Goal of the exercise
Match on the string "Drittanbietern" in the entries below and return every matching line.

--------

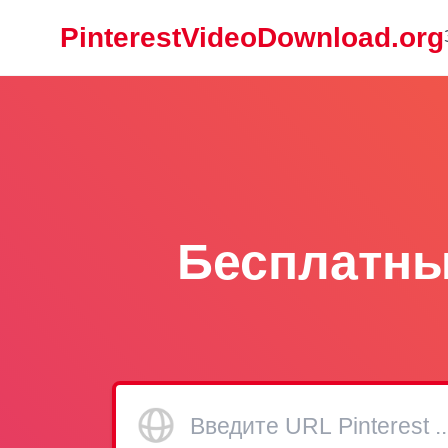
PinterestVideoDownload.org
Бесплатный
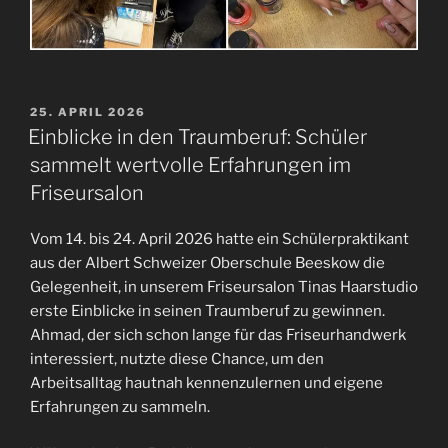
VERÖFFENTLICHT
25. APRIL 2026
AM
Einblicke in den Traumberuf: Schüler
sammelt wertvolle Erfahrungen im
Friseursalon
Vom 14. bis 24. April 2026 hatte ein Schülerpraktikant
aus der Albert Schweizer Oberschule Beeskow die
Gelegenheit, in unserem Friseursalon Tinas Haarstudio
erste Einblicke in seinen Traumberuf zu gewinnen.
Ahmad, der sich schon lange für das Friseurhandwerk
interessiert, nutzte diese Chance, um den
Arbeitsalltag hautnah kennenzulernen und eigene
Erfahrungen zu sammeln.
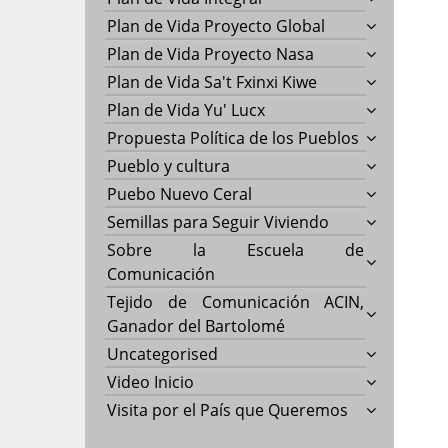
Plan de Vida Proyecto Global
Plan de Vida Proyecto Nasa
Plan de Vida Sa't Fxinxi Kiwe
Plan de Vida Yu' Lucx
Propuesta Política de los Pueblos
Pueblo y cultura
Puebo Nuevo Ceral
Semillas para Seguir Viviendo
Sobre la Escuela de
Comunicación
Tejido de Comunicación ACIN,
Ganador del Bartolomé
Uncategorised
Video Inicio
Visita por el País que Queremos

--------

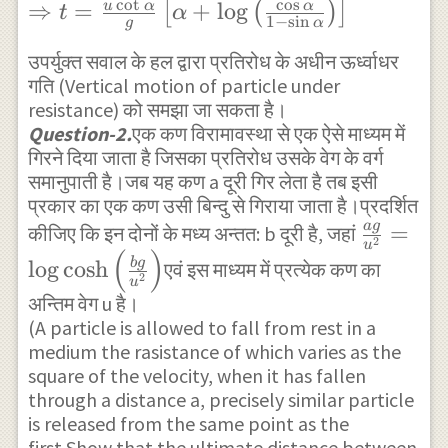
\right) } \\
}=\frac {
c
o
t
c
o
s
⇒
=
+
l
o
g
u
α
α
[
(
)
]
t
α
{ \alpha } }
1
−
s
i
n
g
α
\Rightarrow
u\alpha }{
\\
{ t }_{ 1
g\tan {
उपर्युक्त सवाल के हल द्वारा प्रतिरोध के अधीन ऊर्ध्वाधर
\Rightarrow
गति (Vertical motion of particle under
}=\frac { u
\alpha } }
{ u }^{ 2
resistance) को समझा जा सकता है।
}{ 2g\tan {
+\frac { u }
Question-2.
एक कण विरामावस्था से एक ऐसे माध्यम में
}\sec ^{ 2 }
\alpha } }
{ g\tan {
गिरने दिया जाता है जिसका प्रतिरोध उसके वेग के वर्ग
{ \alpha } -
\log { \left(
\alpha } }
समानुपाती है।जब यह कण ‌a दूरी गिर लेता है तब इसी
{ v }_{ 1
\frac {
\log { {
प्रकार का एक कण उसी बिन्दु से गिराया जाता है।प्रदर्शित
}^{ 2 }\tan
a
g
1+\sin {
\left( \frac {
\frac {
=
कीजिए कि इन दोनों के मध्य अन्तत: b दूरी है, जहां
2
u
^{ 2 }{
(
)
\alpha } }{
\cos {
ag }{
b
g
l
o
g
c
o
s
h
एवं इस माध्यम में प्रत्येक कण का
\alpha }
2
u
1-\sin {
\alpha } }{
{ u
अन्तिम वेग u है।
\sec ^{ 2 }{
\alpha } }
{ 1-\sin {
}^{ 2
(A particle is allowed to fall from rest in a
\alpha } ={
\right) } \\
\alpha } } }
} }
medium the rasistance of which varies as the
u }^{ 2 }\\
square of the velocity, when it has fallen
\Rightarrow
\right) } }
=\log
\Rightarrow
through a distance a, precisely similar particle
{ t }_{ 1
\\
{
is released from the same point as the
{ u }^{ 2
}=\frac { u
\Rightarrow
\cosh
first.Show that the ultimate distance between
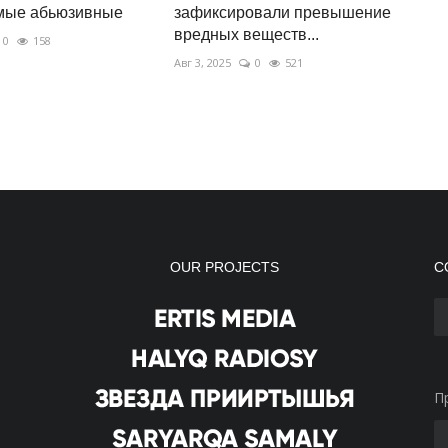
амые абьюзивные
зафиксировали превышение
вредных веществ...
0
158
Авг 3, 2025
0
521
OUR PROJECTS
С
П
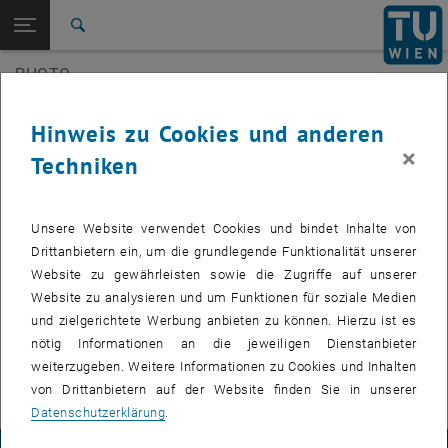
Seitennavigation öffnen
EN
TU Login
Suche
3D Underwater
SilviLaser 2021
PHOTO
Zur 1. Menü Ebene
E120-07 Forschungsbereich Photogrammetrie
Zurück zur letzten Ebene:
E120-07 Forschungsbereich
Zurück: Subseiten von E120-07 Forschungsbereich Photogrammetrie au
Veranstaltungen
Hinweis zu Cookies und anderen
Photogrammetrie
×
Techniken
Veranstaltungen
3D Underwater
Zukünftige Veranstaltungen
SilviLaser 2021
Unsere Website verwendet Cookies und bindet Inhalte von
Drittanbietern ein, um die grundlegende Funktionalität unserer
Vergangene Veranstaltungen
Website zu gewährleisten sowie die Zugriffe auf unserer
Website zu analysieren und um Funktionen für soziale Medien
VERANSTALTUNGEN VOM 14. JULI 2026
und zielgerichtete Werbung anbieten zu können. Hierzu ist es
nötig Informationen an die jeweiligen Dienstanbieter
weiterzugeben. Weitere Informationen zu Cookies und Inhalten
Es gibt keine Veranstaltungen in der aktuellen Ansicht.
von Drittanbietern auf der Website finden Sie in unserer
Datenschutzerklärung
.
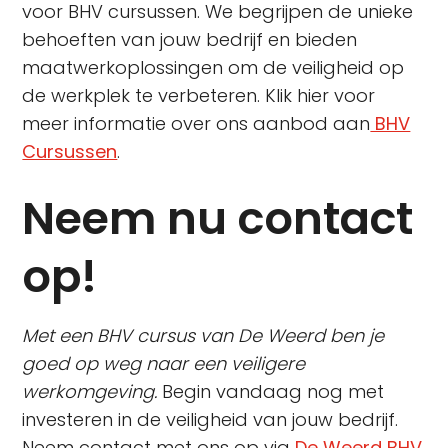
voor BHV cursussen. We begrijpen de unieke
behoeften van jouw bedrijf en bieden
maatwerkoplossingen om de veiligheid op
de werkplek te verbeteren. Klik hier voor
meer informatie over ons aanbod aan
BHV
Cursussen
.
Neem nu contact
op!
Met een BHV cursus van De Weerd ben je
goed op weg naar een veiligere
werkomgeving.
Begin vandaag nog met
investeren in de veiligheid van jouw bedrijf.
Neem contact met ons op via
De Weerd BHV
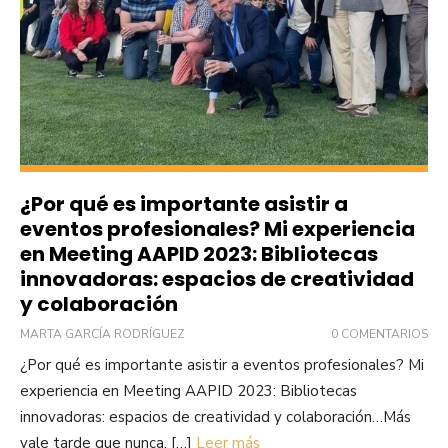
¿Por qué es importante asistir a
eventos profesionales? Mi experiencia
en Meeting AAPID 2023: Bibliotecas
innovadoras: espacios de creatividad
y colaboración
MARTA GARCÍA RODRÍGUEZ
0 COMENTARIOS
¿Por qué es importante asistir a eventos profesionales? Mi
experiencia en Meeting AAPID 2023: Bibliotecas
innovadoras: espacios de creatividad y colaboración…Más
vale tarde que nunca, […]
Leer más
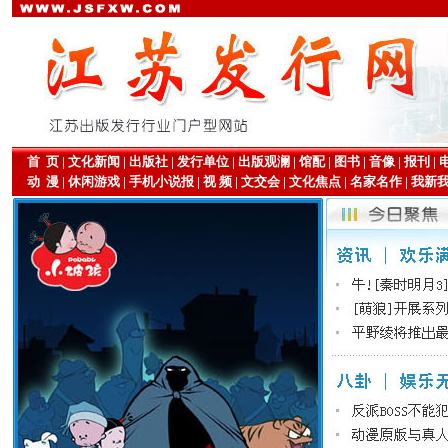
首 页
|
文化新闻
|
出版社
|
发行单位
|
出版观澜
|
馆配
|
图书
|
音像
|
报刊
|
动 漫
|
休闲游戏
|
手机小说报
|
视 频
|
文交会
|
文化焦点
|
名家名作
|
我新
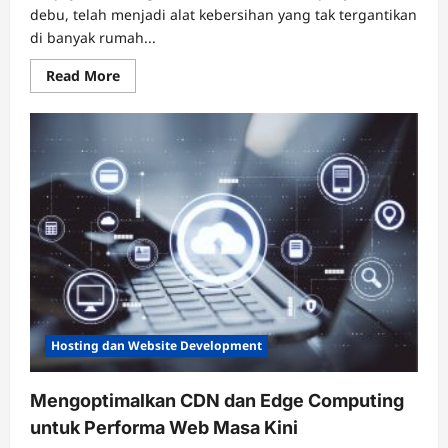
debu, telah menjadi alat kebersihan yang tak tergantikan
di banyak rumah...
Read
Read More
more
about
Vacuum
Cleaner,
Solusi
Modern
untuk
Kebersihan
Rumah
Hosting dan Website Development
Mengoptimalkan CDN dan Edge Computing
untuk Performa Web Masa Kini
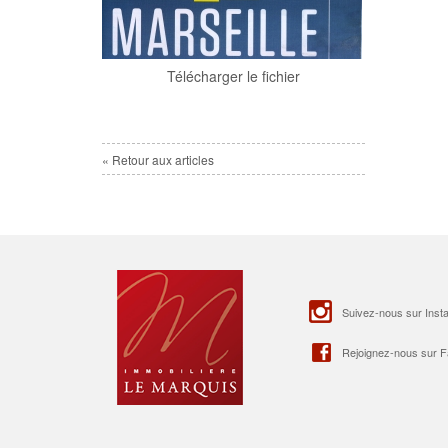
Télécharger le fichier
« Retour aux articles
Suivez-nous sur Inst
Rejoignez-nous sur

--------

Exercise response
Drittanbietern ein, um die grundlegende Funktionalität unserer
von Drittanbietern auf der Website finden Sie in unserer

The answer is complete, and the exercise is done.